START Dataset records

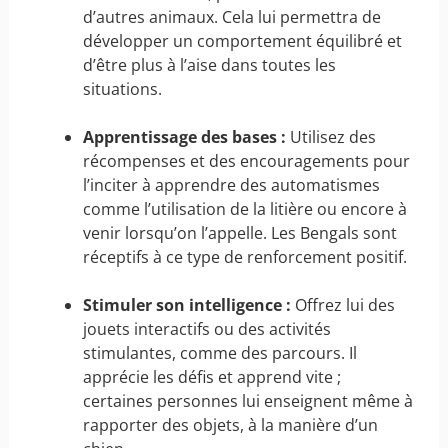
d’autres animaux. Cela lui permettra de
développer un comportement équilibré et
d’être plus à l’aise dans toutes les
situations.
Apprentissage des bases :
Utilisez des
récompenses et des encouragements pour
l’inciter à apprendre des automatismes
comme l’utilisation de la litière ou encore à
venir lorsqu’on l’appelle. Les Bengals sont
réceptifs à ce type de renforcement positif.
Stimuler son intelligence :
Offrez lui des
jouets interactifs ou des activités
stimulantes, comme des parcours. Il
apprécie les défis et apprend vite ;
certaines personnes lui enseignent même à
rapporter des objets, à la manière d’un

END Dataset records
START Dataset records

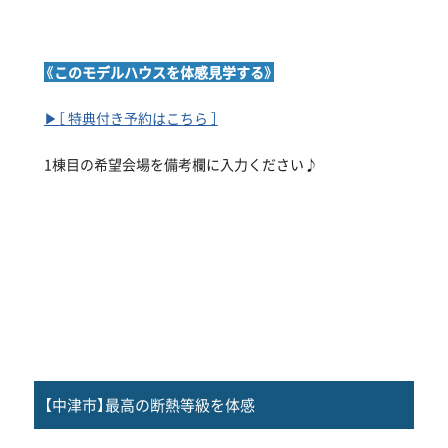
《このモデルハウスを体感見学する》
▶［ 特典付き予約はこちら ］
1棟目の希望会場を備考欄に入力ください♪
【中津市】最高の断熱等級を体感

END Dataset records
START Dataset records

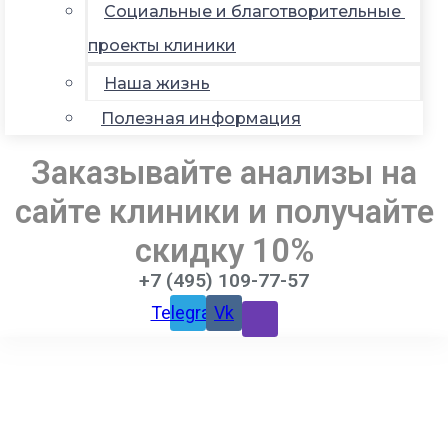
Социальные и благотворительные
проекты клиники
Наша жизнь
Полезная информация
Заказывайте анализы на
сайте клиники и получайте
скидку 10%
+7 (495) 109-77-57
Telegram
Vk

END Dataset records

** Work task **
The reply should hold only the lines of the listing above starting at the line containing "réceptifs à ce type de renforcement positif." and ending at the line containing "rapporter des objets, à la manière d’un", exactly as written.

** Task solution **
réceptifs à ce type de renforcement positif.
Stimuler son intelligence :
Offrez lui des
jouets interactifs ou des activités
stimulantes, comme des parcours. Il
apprécie les défis et apprend vite ;
certaines personnes lui enseignent même à
rapporter des objets, à la manière d’un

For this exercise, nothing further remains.